▶ _ABOUT THIS EXERCISE_
In the records, find each line where "polypeptidu" occurs, and copy it.

▶ _Extracted page text data_
Content starts

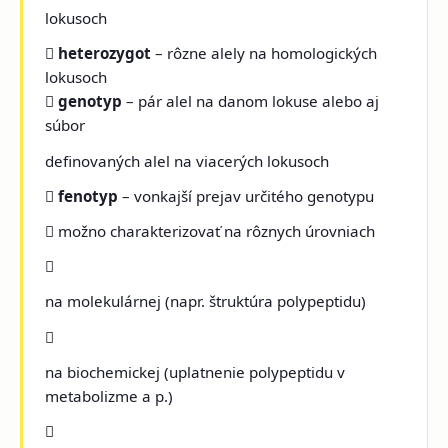
lokusoch

heterozygot
– rôzne alely na homologických
lokusoch

genotyp
– pár alel na danom lokuse alebo aj
súbor
definovaných alel na viacerých lokusoch

fenotyp
– vonkajší prejav určitého genotypu
 možno charakterizovať na rôznych úrovniach

na molekulárnej (napr. štruktúra polypeptidu)

na biochemickej (uplatnenie polypeptidu v
metabolizme a p.)


Content ends

▶ _ANSWER SPACE_
na molekulárnej (napr. štruktúra polypeptidu)
na biochemickej (uplatnenie polypeptidu v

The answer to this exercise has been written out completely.